Como reagem as empresas quando um concorrente surge de onde menos esperam? Para a Kodak, que viu o mercado de fotografia ser invadido pelos celulares com câmera, a saída foi aprender com o intruso. A primeira lição foi que também é possível para a empresa invadida entrar em novos mercados. Desde o início da década, a Kodak resolveu atacar o mercado de impressão de imagens. "Até 2007, devem existir 1 bilhão de celulares com câmeras fotográficas em todo o mundo", diz Richard Boyes Ford, diretor da linha de câmeras digitais da Kodak para a América Latina. "Ao entrar no mercado de impressão, também participamos desse jogo."

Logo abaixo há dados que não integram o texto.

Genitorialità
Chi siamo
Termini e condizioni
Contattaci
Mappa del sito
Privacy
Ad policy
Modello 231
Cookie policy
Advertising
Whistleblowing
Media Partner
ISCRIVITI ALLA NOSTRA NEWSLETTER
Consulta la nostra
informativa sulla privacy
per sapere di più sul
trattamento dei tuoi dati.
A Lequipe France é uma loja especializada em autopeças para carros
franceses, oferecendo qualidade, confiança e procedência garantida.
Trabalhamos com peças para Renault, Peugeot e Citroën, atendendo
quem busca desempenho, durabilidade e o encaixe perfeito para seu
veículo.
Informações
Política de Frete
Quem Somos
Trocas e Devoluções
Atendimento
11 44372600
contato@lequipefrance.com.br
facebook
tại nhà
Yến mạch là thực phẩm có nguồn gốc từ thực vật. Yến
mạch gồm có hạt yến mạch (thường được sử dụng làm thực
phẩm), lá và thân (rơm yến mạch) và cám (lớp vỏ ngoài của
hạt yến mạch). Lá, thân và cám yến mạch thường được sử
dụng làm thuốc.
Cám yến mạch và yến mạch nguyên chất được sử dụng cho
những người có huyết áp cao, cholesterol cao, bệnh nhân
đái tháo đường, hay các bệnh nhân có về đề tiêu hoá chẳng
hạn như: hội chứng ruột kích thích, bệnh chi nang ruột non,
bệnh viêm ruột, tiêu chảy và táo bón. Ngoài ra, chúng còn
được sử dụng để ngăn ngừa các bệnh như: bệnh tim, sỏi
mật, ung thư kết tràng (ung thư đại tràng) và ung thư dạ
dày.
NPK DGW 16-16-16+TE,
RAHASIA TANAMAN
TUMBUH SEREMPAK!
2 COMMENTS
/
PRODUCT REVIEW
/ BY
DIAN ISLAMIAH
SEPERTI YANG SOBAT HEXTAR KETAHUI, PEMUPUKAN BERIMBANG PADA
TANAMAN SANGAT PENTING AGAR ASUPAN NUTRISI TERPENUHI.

A segunda lição, válida principalmente para mercados de baixa renda, diz respeito diretamente ao bolso do consumidor. Se o objetivo é tirar dinheiro dele, é fundamental tentar facilitar a compra por meio de estratégias financeiras. Em outubro de 2004, a Kodak implementou um sistema de financiamento para revendedores que prevê o parcelamento das máquinas em até dez prestações -- desde que a vantagem seja repassada ao consumidor. O efeito foi imediato: no primeiro mês de funcionamento do sistema, a venda de câmeras digitais aumentou 600%.

A terceira lição na conquista do bolso do consumidor é tentar transformar produtos, cuja compra é pontual, em serviços, que se convertem em receitas contínuas. Os executivos da Multibrás, por exemplo, formaram uma equipe para pensar em possibilidades de crescimento. Sob a orientação da consultoria Strategos, do americano Gary Hamel, surgiu um novo negócio: a locação de purificadores de água. "A sacada foi conseguir estabelecer um relacionamento de longo prazo com o consumidor", afirma Emerson Valle, diretor da Multibrás. Ao optar por um modelo que pressupõe um pagamento mensal por um contrato de prestação de serviço, a Brastemp se torna uma despesa fixa. Ainda é cedo para saber se iniciativas como essa vão prosperar. Ou quanto os fabricantes de brinquedos podem resistir ao avanço dos celulares. É inegável, porém, que a concorrência tradicional faz parte do passado.